I understand that parts of Jesus’ crown of thorns are in Jerusalem, Paris, and Rome. Who found them? Are these really from Jesus’ crown? Is there a devotion to them?


According to the New Catholic Encyclopedia, this relic was venerated in Jerusalem until it was taken to Constantinople (modern-day Istanbul) in 1063. Emperor Baldwin II (1118–1131) sold it to St. Louis IX, king of France, who in 1248 built the exquisite Sainte-Chapelle in Paris to house this relic, which is now in the Notre Dame Cathedral in Paris.
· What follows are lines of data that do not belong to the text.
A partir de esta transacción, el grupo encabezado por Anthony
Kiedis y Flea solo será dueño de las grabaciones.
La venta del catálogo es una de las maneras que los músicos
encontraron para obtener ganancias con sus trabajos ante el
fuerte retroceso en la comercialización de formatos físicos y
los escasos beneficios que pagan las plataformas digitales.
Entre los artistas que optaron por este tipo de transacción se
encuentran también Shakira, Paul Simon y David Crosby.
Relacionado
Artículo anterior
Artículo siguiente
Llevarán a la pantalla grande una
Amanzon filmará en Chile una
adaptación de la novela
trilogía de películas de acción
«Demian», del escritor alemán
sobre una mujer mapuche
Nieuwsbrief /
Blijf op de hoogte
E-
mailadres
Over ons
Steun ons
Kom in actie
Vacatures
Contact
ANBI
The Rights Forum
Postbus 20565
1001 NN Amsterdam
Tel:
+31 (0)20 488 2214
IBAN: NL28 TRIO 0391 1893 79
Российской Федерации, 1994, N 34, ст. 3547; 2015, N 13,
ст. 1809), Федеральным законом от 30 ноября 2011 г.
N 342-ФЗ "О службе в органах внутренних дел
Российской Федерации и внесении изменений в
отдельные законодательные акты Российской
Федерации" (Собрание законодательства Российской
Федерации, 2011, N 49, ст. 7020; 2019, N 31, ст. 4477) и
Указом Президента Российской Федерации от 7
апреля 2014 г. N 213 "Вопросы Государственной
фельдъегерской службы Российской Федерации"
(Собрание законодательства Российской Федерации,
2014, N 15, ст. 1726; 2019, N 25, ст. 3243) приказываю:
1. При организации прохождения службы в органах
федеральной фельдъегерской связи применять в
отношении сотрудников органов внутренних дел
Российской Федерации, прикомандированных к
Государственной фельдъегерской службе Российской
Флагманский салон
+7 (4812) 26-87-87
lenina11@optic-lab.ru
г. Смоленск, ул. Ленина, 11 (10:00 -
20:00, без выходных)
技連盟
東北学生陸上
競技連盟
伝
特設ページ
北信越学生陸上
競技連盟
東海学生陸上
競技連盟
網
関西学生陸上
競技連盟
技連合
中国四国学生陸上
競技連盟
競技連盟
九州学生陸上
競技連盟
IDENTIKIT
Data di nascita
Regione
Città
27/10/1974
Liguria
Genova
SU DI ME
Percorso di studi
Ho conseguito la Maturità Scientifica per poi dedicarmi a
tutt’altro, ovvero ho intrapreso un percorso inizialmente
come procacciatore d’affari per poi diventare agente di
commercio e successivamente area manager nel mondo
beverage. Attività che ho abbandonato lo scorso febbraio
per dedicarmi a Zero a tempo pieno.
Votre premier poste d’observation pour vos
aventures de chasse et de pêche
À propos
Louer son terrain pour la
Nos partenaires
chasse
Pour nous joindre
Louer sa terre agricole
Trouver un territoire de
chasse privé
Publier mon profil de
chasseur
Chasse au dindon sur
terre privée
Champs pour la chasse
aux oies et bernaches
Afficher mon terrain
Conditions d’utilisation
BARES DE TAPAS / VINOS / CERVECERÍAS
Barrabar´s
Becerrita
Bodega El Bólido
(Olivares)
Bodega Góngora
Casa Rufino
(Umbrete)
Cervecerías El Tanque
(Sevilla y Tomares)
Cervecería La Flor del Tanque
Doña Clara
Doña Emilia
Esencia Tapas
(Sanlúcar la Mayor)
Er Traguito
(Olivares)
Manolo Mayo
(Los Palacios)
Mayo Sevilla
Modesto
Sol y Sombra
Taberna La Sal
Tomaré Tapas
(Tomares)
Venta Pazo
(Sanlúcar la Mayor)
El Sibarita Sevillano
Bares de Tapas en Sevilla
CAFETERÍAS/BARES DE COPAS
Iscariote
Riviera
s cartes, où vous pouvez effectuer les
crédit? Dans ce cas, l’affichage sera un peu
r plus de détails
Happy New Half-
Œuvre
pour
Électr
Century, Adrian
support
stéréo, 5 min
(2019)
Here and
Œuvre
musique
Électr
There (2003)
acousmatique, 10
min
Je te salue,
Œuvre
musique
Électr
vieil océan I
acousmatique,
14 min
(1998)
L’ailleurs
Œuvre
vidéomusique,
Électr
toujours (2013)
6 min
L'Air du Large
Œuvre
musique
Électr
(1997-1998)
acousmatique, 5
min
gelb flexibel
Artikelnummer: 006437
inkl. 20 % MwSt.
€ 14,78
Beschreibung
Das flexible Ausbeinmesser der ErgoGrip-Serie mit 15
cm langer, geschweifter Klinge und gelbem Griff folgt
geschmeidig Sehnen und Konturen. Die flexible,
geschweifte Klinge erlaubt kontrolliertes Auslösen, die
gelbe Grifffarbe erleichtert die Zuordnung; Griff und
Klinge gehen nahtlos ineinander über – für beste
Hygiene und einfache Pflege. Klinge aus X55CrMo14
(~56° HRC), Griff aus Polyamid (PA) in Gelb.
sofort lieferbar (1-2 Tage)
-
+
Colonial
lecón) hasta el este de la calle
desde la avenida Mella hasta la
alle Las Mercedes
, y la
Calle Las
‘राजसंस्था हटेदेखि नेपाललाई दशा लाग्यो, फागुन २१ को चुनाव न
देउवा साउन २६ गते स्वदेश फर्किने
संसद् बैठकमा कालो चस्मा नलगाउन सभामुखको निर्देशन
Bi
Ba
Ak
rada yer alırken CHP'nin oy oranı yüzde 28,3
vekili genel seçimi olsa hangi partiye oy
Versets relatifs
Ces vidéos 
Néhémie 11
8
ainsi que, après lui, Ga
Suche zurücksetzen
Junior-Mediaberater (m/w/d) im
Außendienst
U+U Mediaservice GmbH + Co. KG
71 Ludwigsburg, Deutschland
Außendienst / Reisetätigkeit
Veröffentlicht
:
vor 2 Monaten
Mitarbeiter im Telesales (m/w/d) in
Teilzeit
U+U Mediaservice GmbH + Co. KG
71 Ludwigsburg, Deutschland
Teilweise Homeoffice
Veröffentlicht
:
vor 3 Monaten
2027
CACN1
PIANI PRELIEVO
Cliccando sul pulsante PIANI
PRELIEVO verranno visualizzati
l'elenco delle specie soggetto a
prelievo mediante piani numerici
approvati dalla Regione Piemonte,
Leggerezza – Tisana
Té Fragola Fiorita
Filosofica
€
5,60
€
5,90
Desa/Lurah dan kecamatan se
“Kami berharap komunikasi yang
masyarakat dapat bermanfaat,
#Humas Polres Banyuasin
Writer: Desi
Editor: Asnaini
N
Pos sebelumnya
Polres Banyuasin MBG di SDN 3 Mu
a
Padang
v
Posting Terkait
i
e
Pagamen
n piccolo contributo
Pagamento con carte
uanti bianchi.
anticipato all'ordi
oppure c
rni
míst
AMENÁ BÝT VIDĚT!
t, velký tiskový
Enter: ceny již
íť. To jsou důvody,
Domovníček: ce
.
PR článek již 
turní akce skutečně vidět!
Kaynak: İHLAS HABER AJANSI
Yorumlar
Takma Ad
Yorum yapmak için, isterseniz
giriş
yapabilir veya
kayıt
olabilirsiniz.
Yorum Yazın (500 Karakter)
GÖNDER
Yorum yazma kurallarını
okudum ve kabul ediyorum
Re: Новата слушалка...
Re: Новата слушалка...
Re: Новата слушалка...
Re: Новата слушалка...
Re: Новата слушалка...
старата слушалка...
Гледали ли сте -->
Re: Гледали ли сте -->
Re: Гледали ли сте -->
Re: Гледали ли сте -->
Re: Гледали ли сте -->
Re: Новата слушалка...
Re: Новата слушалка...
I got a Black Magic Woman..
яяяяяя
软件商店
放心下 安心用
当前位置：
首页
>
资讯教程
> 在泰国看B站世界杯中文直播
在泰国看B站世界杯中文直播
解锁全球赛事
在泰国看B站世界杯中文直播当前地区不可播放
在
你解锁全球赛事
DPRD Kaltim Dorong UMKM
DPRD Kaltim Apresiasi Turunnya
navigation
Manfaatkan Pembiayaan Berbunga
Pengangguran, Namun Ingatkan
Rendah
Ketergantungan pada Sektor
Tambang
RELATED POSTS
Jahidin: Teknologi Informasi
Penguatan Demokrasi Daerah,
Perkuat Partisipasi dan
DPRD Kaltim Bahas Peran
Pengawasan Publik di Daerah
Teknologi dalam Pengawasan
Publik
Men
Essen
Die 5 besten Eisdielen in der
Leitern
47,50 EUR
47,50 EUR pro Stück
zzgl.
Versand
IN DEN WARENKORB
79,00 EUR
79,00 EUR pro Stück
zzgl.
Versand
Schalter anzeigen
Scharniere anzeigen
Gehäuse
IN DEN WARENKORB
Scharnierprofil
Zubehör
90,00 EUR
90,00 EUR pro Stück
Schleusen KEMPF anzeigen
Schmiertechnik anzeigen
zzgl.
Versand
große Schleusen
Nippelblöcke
Early in the fourth century, St. Helena, mother of Emperor Constantine, organized excavations in Jerusalem on the site of a pagan temple intended to wipe out the memory of where Jesus was buried. Helena brought back to Rome several relics of Jesus’ passion, which were eventually housed in a chapel built as part of her palace, located on the site of the pagan temple to the Unconquered Sun. An 11th-century church was renovated seven centuries later in the Baroque style and is now the Basilica of Santa Croce in Gerusalemme (not far from St. John Lateran and St. Mary Major). The relic chapel here may have two thorns from Christ’s crown of thorns. St. Helena also brought back steps thought to have been part of Pilate’s residence in Jerusalem. These are the Holy Steps (Scala Sancta) next to St. John Lateran.

I have not been able to find a reference to any part of this in Jerusalem itself.

These relics remind us of Jesus’ passion, death, and resurrection. Our faith is firmly rooted in the paschal mystery—whether or not all the thorns, pieces of the cross on which he died, the Shroud of Turin, and other relics are genuine. Answers about their authenticity will come at the Last Judgment.